永井隆博士の手紙
Vol.48 令和5(2023)年1月6日
学芸員日記をご覧のみなさま、明けましておめでとうございます。本年も、平和のまちミュージアムをどうぞよろしくお願いいたします。
新年最初の学芸員日記は、現在開催中の企画展からの話題です。
いま開催中の企画展、「令和4年度 収蔵品展」では、『長崎の鐘』や『この子を残して』などの著書で有名な永井隆博士に関係する資料を展示しています。

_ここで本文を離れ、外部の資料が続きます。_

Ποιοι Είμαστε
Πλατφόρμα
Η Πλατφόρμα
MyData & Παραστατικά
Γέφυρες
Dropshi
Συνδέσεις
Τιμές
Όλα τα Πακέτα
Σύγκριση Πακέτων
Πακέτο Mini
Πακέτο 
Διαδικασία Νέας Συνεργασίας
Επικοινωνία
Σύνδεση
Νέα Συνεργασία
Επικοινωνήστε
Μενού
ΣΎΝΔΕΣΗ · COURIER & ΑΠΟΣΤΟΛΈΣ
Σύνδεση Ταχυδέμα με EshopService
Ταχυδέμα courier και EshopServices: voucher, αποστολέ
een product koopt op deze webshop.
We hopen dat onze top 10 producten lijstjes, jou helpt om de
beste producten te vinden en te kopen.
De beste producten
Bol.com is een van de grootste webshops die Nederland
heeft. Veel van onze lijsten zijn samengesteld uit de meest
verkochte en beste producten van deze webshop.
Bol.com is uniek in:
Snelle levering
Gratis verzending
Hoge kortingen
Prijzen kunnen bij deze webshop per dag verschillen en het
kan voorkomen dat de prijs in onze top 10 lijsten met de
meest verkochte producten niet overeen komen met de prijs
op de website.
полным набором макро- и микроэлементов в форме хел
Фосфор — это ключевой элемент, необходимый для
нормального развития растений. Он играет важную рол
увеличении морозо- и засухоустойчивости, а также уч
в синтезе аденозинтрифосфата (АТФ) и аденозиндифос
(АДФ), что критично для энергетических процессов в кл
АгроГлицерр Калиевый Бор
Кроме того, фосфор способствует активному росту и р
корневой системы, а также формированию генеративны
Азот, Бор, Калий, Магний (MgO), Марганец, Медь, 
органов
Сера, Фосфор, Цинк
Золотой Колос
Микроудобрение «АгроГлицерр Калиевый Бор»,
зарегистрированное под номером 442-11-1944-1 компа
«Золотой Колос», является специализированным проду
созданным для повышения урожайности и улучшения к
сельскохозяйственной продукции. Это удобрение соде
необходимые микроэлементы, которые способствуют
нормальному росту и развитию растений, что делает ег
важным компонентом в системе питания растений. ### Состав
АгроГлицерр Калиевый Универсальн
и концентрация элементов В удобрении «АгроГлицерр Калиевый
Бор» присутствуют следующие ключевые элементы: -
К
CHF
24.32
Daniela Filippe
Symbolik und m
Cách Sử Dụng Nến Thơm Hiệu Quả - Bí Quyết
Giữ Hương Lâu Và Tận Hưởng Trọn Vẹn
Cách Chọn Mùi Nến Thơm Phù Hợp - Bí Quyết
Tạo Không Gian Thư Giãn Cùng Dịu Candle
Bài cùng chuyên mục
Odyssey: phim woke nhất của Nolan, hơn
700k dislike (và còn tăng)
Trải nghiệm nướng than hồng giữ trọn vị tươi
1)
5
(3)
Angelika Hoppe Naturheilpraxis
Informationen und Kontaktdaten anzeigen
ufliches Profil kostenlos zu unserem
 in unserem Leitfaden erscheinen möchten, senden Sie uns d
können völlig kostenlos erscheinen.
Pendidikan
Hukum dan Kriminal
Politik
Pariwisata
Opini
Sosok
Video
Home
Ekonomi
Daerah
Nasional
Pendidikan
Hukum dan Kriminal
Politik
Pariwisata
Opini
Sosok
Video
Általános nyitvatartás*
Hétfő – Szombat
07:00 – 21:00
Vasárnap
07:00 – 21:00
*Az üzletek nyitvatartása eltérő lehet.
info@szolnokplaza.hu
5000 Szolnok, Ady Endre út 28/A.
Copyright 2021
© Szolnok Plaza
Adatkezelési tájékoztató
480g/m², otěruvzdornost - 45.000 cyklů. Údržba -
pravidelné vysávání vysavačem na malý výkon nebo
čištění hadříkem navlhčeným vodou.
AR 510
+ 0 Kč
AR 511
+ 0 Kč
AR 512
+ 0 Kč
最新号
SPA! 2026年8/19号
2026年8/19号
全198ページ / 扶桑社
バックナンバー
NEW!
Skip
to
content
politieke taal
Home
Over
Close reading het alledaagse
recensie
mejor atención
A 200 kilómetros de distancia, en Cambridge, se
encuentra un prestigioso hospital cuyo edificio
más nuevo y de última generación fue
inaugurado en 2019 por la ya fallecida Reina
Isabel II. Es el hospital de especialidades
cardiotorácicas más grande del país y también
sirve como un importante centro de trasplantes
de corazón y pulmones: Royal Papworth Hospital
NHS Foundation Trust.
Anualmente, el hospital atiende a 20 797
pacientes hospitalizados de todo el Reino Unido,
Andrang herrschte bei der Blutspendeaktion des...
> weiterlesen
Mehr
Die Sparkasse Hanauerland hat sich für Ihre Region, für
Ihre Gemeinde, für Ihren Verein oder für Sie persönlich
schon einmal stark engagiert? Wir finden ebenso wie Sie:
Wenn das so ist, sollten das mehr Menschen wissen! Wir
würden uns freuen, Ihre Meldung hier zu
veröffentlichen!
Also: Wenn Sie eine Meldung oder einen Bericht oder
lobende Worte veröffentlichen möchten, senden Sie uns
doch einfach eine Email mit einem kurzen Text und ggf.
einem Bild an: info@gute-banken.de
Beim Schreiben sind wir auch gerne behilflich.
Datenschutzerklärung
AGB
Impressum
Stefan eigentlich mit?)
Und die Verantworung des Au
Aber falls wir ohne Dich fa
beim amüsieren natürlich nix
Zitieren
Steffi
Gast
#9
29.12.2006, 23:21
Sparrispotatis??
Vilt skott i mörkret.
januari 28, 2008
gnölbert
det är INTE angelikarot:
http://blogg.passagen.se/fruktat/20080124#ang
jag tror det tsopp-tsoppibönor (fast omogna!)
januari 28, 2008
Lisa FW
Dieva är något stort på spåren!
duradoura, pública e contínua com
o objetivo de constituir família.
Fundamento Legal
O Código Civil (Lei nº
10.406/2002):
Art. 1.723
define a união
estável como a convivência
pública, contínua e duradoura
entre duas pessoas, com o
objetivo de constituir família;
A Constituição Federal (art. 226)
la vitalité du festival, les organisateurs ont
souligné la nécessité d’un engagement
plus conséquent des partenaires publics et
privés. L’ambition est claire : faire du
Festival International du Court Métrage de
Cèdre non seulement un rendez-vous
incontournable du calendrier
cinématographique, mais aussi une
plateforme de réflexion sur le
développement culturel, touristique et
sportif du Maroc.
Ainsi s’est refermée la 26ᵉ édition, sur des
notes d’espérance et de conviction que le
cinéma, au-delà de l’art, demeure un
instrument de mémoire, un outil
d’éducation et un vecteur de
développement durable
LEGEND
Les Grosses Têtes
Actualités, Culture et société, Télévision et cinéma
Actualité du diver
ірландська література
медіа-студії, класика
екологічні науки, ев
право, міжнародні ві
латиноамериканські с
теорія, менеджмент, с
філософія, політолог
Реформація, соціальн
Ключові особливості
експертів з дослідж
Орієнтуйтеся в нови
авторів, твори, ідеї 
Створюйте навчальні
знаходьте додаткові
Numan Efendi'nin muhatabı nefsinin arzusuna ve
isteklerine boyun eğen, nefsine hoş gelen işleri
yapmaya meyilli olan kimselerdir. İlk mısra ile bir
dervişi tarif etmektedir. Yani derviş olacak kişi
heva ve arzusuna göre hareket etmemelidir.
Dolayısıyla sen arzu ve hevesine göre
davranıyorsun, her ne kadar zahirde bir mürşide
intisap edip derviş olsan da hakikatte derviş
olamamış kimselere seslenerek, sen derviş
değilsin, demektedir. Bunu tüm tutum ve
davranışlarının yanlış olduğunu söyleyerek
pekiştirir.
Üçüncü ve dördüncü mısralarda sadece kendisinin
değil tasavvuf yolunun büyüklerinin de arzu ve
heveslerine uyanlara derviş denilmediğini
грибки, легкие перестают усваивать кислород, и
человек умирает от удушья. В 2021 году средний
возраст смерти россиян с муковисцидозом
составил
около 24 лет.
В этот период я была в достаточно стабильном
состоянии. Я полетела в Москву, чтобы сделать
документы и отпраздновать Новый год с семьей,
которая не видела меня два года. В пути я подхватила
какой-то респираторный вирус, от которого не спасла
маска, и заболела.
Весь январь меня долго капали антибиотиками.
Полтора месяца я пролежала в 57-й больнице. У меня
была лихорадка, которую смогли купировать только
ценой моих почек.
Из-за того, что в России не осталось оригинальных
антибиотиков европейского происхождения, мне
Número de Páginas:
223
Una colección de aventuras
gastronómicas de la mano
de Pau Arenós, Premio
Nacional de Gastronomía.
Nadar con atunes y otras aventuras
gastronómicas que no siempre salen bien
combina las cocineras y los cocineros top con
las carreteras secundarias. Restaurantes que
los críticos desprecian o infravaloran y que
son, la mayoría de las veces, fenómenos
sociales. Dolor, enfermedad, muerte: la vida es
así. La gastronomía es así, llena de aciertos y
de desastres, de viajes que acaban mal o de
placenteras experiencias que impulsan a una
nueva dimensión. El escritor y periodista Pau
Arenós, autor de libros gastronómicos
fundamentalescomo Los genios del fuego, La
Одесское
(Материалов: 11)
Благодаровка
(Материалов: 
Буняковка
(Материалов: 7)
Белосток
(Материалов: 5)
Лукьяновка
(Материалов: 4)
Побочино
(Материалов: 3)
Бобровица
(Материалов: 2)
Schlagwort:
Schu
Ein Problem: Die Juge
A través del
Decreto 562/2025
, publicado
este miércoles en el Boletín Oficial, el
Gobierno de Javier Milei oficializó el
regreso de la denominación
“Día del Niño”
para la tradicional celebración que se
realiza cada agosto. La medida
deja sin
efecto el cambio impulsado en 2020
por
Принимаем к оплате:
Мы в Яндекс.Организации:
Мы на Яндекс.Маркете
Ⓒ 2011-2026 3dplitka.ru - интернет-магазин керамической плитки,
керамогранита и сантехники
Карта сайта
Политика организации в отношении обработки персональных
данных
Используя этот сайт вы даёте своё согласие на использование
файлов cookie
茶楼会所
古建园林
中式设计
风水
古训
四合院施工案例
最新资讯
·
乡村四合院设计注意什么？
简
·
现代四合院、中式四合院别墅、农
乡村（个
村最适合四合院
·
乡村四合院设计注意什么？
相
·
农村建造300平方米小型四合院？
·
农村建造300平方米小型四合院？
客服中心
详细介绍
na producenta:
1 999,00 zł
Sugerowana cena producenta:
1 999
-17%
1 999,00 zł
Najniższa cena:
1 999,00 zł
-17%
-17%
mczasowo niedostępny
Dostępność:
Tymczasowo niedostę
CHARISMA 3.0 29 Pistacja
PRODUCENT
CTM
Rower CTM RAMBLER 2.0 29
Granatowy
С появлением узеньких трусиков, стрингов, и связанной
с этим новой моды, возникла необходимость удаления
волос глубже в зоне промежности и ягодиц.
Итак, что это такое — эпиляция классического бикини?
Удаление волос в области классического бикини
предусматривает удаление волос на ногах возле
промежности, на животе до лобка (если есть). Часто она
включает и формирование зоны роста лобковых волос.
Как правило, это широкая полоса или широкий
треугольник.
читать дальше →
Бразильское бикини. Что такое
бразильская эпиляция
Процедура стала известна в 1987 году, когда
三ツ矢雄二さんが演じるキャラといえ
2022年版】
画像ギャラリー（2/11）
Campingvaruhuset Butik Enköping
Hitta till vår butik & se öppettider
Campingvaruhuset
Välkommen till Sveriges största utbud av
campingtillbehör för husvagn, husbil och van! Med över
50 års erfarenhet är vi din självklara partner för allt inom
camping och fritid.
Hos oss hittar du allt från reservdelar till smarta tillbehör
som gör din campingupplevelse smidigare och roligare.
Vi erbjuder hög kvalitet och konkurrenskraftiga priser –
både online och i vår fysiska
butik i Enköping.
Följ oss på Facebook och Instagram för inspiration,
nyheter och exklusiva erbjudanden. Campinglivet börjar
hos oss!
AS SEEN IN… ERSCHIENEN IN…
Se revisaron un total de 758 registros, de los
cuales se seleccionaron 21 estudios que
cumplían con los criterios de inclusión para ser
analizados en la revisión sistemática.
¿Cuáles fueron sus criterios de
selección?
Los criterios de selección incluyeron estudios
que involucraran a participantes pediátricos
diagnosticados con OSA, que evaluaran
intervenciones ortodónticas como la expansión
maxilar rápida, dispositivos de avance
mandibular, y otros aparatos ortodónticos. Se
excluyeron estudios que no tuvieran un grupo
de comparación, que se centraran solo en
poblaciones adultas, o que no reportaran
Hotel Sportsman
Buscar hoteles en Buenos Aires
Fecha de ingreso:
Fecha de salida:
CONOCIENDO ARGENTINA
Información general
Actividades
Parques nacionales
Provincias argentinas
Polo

永井博士は明治41(1908)年に島根県で生まれ、長崎医科大学(現 長崎大学)へ入学、放射線医師となりました。母校で教鞭を執りつつ、結核予防の集団検診などに取り組んでいましたが、放射線を過量に受け続けた結果、慢性骨髄性白血病を患い、昭和20(1945)年6月には余命3年を宣告されてしまいます。その直後の8月には、長崎に投下された原子爆弾によって重傷を負いながらも、被爆者の救護活動を行いました。戦後は原爆症の研究に取り組むとともに随筆等の執筆も行い、数多くの名著を遺して、昭和26(1951)年5月にその生涯を終えています。
現在展示中の資料の中には、戦後に永井博士から小倉在住の方へ送られた手紙類があります。小倉出身で長崎医科大学の学生だった方(以下、「故人」)が長崎原爆により亡くなられたのですが、戦後、その方の級担任であった永井博士とご遺族の間で交流が生まれ、手紙や贈答品のやり取りなどが行われていました。
手紙の中で永井博士は、故人の声に励まされ、「泣かず、あわてず」、最後まで研究を続けると述べています。また、『生命の河』という著書を執筆して、故人の霊前にささげ得たことは、故人にとって喜んでもらえる供養の一つになったのではないかとも記しています。長崎に落ちた原子爆弾による犠牲者や、その遺族の思いに応えようとする永井博士の姿が浮かび上がってきます。
企画展もあと2週間ほどとなり、残り会期が少なくなってきました。この機会に、ぜひご覧ください。